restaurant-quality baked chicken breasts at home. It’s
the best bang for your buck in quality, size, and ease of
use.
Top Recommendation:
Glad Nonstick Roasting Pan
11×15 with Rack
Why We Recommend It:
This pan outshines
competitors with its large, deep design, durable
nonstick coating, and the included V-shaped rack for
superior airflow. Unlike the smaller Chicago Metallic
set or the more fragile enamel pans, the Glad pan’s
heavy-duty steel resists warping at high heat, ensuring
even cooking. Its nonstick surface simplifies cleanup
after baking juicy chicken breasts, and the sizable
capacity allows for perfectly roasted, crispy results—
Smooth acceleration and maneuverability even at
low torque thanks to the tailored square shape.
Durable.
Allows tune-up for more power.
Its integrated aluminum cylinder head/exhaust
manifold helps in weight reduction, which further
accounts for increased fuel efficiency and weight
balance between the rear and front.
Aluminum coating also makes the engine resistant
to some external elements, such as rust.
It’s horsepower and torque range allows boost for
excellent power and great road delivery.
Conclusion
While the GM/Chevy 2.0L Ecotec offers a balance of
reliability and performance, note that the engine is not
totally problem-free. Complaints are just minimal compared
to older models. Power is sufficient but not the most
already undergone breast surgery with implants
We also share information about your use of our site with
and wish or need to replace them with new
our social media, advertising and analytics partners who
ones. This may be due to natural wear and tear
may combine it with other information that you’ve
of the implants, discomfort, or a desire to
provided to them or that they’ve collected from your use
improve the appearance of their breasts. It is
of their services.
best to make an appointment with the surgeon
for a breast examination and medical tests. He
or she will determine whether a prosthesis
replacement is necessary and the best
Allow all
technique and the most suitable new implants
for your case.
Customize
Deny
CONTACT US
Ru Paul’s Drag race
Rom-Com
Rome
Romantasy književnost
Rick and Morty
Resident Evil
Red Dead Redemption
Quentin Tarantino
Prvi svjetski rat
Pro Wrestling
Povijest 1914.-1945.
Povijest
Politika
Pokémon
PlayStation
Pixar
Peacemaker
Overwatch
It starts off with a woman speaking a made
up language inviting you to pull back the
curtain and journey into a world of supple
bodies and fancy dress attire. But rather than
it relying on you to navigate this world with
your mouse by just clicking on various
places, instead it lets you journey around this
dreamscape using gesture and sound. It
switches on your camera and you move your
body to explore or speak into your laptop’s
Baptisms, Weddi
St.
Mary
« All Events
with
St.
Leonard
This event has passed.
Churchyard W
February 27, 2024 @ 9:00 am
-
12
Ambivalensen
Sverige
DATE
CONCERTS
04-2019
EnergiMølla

◆ ◆ ◆ ◆

Exercise prompt - All lines of the data above must be returned exactly.

Reply -
restaurant-quality baked chicken breasts at home. It’s
the best bang for your buck in quality, size, and ease of
use.
Top Recommendation:
Glad Nonstick Roasting Pan
11×15 with Rack
Why We Recommend It:
This pan outshines
competitors with its large, deep design, durable
nonstick coating, and the included V-shaped rack for
superior airflow. Unlike the smaller Chicago Metallic
set or the more fragile enamel pans, the Glad pan’s
heavy-duty steel resists warping at high heat, ensuring
even cooking. Its nonstick surface simplifies cleanup
after baking juicy chicken breasts, and the sizable
capacity allows for perfectly roasted, crispy results—
Smooth acceleration and maneuverability even at
low torque thanks to the tailored square shape.
Durable.
Allows tune-up for more power.
Its integrated aluminum cylinder head/exhaust
manifold helps in weight reduction, which further
accounts for increased fuel efficiency and weight
balance between the rear and front.
Aluminum coating also makes the engine resistant
to some external elements, such as rust.
It’s horsepower and torque range allows boost for
excellent power and great road delivery.
Conclusion
While the GM/Chevy 2.0L Ecotec offers a balance of
reliability and performance, note that the engine is not
totally problem-free. Complaints are just minimal compared
to older models. Power is sufficient but not the most
already undergone breast surgery with implants
We also share information about your use of our site with
and wish or need to replace them with new
our social media, advertising and analytics partners who
ones. This may be due to natural wear and tear
may combine it with other information that you’ve
of the implants, discomfort, or a desire to
provided to them or that they’ve collected from your use
improve the appearance of their breasts. It is
of their services.
best to make an appointment with the surgeon
for a breast examination and medical tests. He
or she will determine whether a prosthesis
replacement is necessary and the best
Allow all
technique and the most suitable new implants
for your case.
Customize
Deny
CONTACT US
Ru Paul’s Drag race
Rom-Com
Rome
Romantasy književnost
Rick and Morty
Resident Evil
Red Dead Redemption
Quentin Tarantino
Prvi svjetski rat
Pro Wrestling
Povijest 1914.-1945.
Povijest
Politika
Pokémon
PlayStation
Pixar
Peacemaker
Overwatch
It starts off with a woman speaking a made
up language inviting you to pull back the
curtain and journey into a world of supple
bodies and fancy dress attire. But rather than
it relying on you to navigate this world with
your mouse by just clicking on various
places, instead it lets you journey around this
dreamscape using gesture and sound. It
switches on your camera and you move your
body to explore or speak into your laptop’s
Baptisms, Weddi
St.
Mary
« All Events
with
St.
Leonard
This event has passed.
Churchyard W
February 27, 2024 @ 9:00 am
-
12
Ambivalensen
Sverige
DATE
CONCERTS
04-2019
EnergiMølla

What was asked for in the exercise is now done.